The party of “Occupy Wall Street” just gave a massive
gift to corporations.
While trying to overturn the Citizens United decision,
those who mockingly tattoo “corporations are not people” on their souls just
exempted corporations from a mandate they are still forcing upon the people.
And those people, we the people, are going to have to purchase health insurance
whether our employers subsidize it or not.

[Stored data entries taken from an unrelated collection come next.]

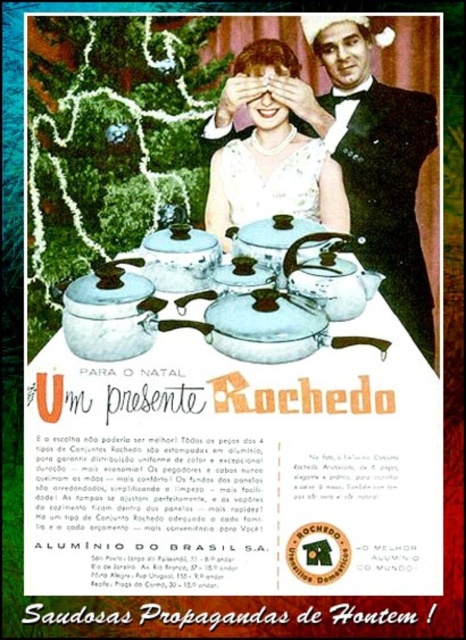 Question: Which point appears closest to the camera in this image?

Choices:
 (A) (363, 248)
 (B) (266, 253)

Answer: (B)

Question: Among these points, which one is nearest to the camera?

Choices:
 (A) (267, 236)
 (B) (297, 90)
 (C) (334, 246)
 (D) (356, 99)

Answer: (C)

Question: Is matte white dress at center in front of matte blue teapot at center?

Choices:
 (A) yes
 (B) no

Answer: (B)

Question: Can you confirm if matte white dress at center is positioned above matte aluminum tea pot at center?

Choices:
 (A) yes
 (B) no

Answer: (A)

Question: Which object is positioned closest to the matte white dress at center?

Choices:
 (A) matte blue teapot at center
 (B) black velvet suit at right

Answer: (B)

Question: Is matte aluminum tea pot at center closer to camera compared to matte blue teapot at center?

Choices:
 (A) yes
 (B) no

Answer: (A) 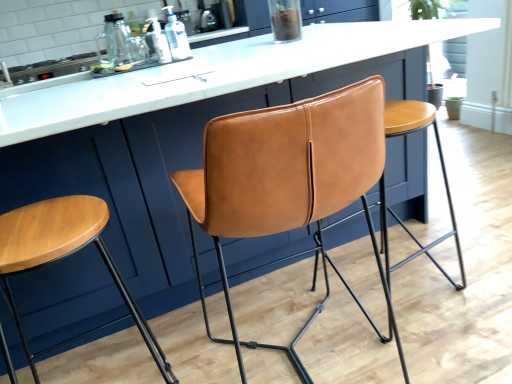 Identify the location of free point to the left of translucent plastic bottle at upper center, which is the 1th bottle in left-to-right order. pos(127,66). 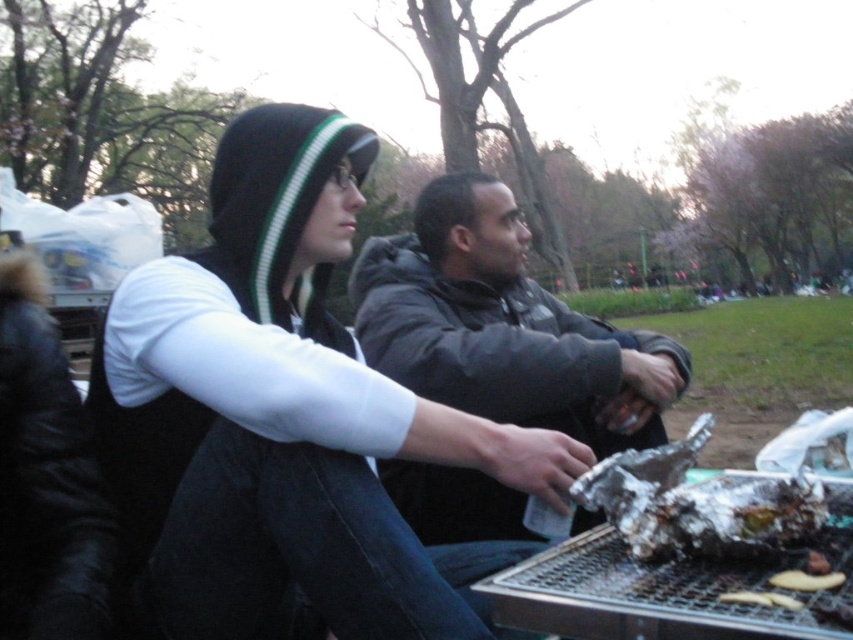 Based on the photo, who is positioned more to the left, brown crispy bread at lower right or golden brown crispy bread at lower right?

Positioned to the left is golden brown crispy bread at lower right.

Between point (775, 579) and point (788, 596), which one is positioned behind?

The point (775, 579) is more distant.

Find the location of a particular element. The height and width of the screenshot is (640, 853). brown crispy bread at lower right is located at coordinates [805, 580].

Is dark gray jacket at center taller than brown crispy bread at lower right?

Yes, dark gray jacket at center is taller than brown crispy bread at lower right.

Between point (479, 276) and point (778, 582), which one is positioned behind?

The point (479, 276) is behind.

Does point (584, 392) lie in front of point (795, 572)?

No, it is behind (795, 572).

The height and width of the screenshot is (640, 853). Identify the location of dark gray jacket at center. (503, 326).

Does point (364, 278) come closer to viewer compared to point (752, 593)?

That is False.

Is point (556, 310) more distant than point (796, 608)?

Yes, point (556, 310) is farther from viewer.

Is point (585, 396) more distant than point (727, 593)?

That is True.

The image size is (853, 640). I want to click on dark gray jacket at center, so point(503,326). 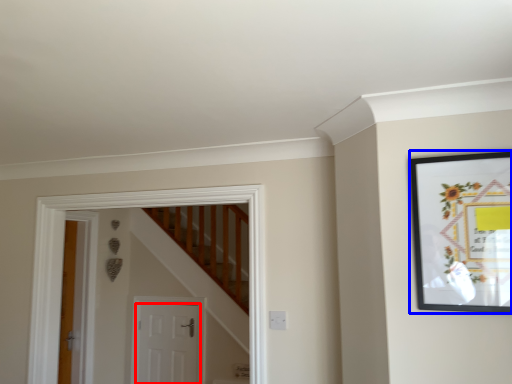 Question: Which of the following is the closest to the observer, door (highlighted by a red box) or picture frame (highlighted by a blue box)?

Choices:
 (A) door
 (B) picture frame

Answer: (B) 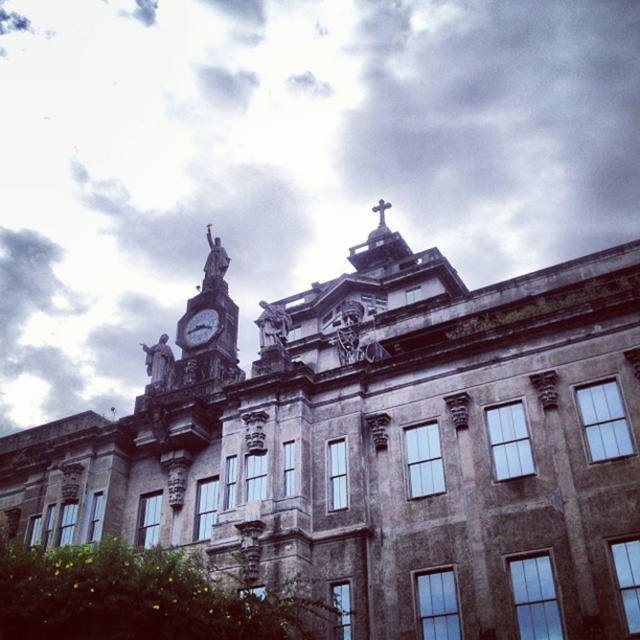 Question: Among these points, which one is farthest from the camera?

Choices:
 (A) (499, 186)
 (B) (204, 321)

Answer: (A)

Question: Where is white cloudy sky at upper center located in relation to metallic gray clock at upper center in the image?

Choices:
 (A) below
 (B) above

Answer: (B)

Question: Can you confirm if white cloudy sky at upper center is positioned above metallic gray clock at upper center?

Choices:
 (A) yes
 (B) no

Answer: (A)

Question: Is white cloudy sky at upper center bigger than metallic gray clock at upper center?

Choices:
 (A) yes
 (B) no

Answer: (A)

Question: Which point is farther to the camera?

Choices:
 (A) metallic gray clock at upper center
 (B) white cloudy sky at upper center

Answer: (B) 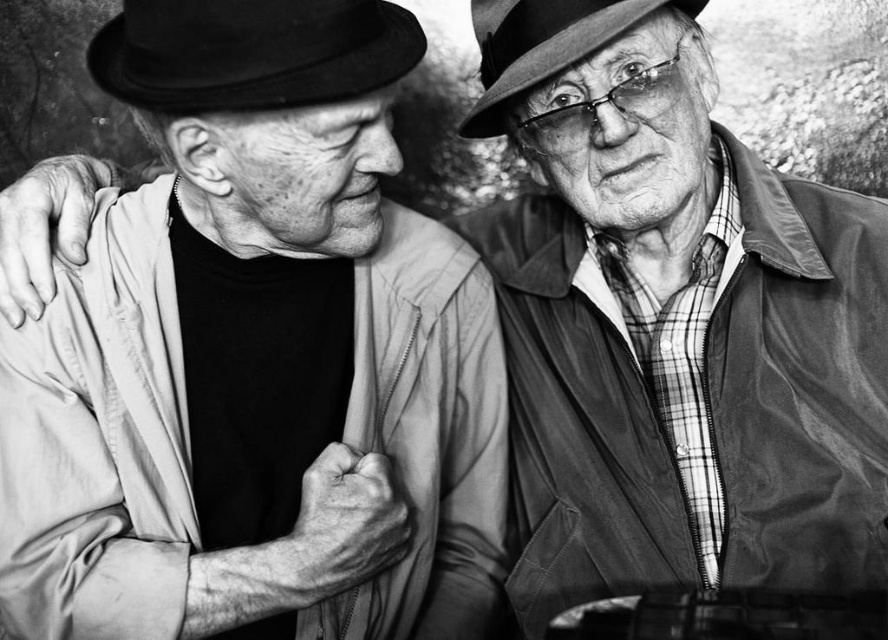 Does black felt fedora at upper left have a lesser width compared to matte black hat at upper right?

No.

This screenshot has height=640, width=888. Identify the location of black felt fedora at upper left. (251, 52). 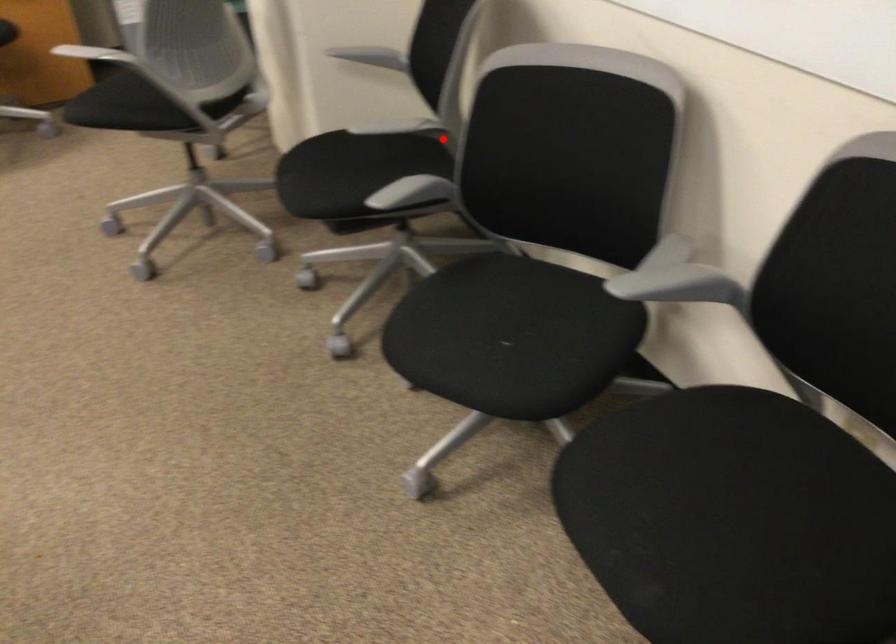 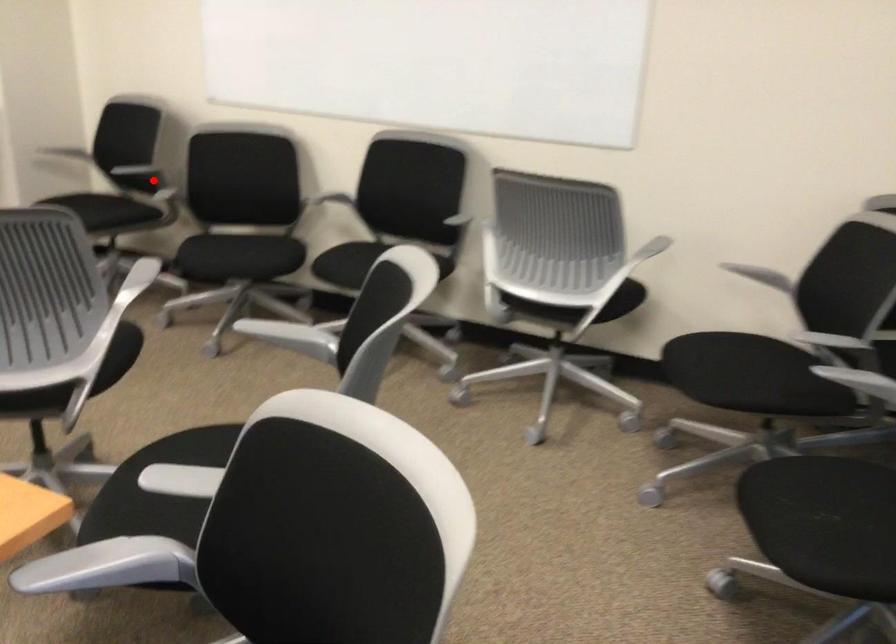 I am providing you with two images of the same scene from different viewpoints. A red point is marked on the first image and another point is marked on the second image. Does the point marked in image1 correspond to the same location as the one in image2?

Yes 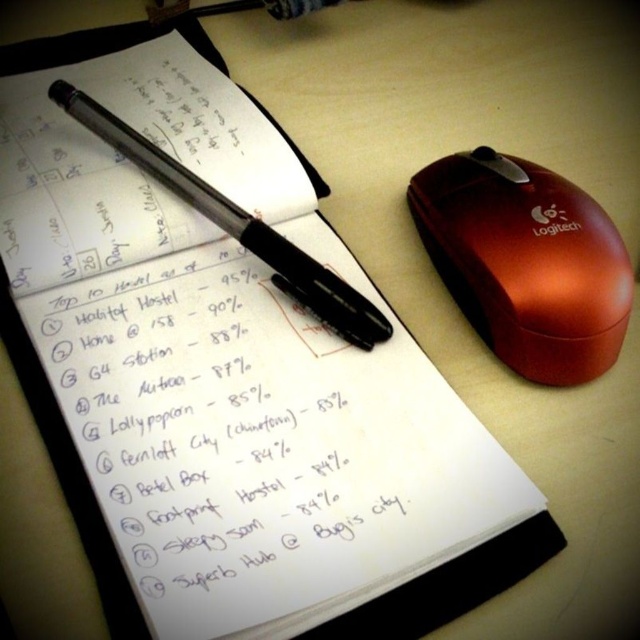 You are organizing your desk and need to place a new sticky note. You want to place it in a spot that is above both the white handwritten text at center and the shiny red mouse at right. Is there enough vertical space between them to fit the sticky note?

The white handwritten text at center is taller than the shiny red mouse at right, so there is vertical space between them. However, since the exact distance isn not provided, it is uncertain if the sticky note will fit.

You are organizing your desk and want to place a small decorative item between the white handwritten text at center and the black glossy pen at upper left. Considering their sizes, which object should you place the item closer to?

The white handwritten text at center is taller than the black glossy pen at upper left, so the decorative item should be placed closer to the black glossy pen at upper left to maintain balance.

You are organizing your desk and want to place a new item between the white handwritten text at center and the shiny red mouse at right. Where should you place it?

You should place the new item between the white handwritten text at center and the shiny red mouse at right, to the right of the white handwritten text at center and to the left of the shiny red mouse at right since the white handwritten text at center is to the left of the shiny red mouse at right. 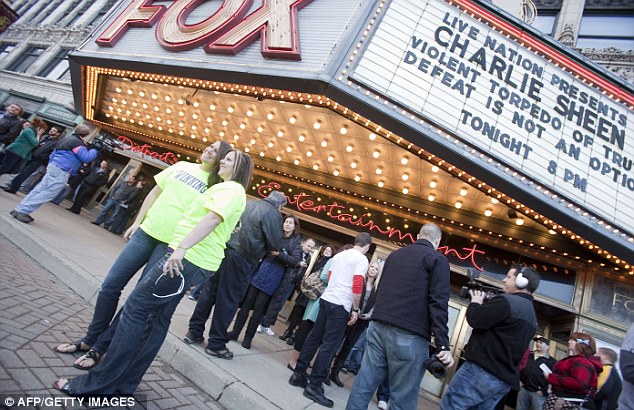 This screenshot has height=410, width=634. I want to click on hot lights, so click(x=378, y=168), click(x=269, y=151), click(x=430, y=188), click(x=283, y=135), click(x=347, y=154), click(x=186, y=120), click(x=146, y=120), click(x=300, y=127). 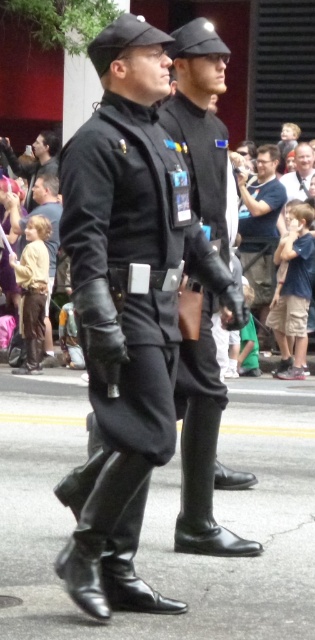 You are standing at the front of the scene and want to see the matte black jacket at upper left. Is the brown leather pants at lower left blocking your view of it?

The brown leather pants at lower left is in front of matte black jacket at upper left, so yes, the brown leather pants at lower left is blocking your view of the matte black jacket at upper left.

You are a photographer at the event and need to capture both the matte black uniform at center and the black leather boot at lower left in the same frame. Based on their positions, which object should you adjust your camera angle to focus on first to ensure both are in the shot?

The matte black uniform at center is to the right of the black leather boot at lower left, so you should focus on the black leather boot at lower left first to ensure both are in the frame. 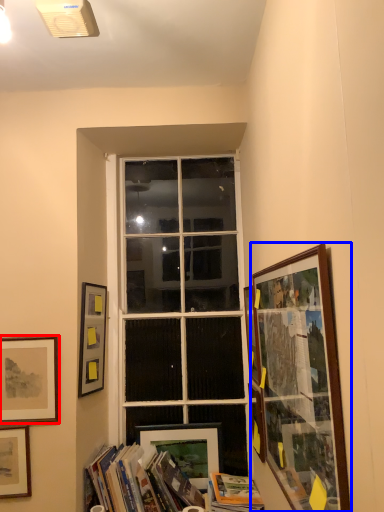 Question: Among these objects, which one is nearest to the camera, picture frame (highlighted by a red box) or picture frame (highlighted by a blue box)?

Choices:
 (A) picture frame
 (B) picture frame

Answer: (B) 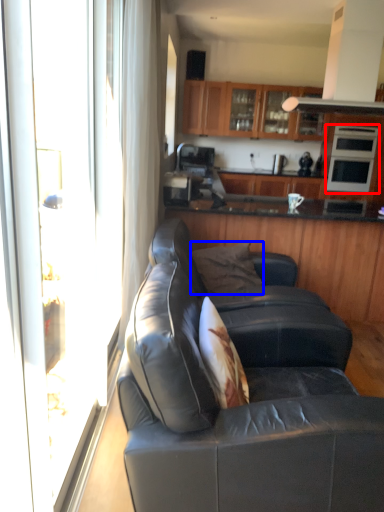 Question: Which point is closer to the camera, appliance (highlighted by a red box) or pillow (highlighted by a blue box)?

Choices:
 (A) appliance
 (B) pillow

Answer: (B) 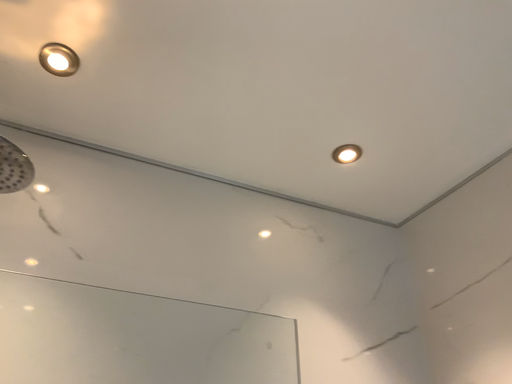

More people will be forced into state level insurance
exchanges, which will be expensive bureaucratic messes. Their failure and
rising prices will be blamed on “greedy insurance companies.” All the while,
waiting to swoop in to save us again will be what is always there – the very
same government that created the mess in the first place. Big government fails and
progressives are at the ready with an even bigger government solution. We’ve
seen it in the ever-expanding “war on poverty” and we’re seeing it now. Only
unlike LBJ, Barack Obama is emboldened by a throne-sniffing media uninterested
in anything beyond copying and pasting progressive talking points under their
bylines.
This plan works only if people have the time to get used
to the individual mandate. As such, Congress should act to either delay that as
well (repeal isn’t an option at this point) or force the administration to obey
the law as written and enforce the employer mandate starting January of next
year. The only way for people to be made fully aware of just how disastrous
Obamacare is would be to have it all hit them at once. It won’t be pleasant, it
won’t be easy, but it’s the difference between the frog dropped in boiling
water and the one in the water as it’s brought to a boil.
The full-force of this law’s destructive nature hitting
the American public and economy at once is repeal’s only hope. And repeal of a
president’s signature legislative accomplishment, especially one with that
president’s name married to it, would truly be “historic.”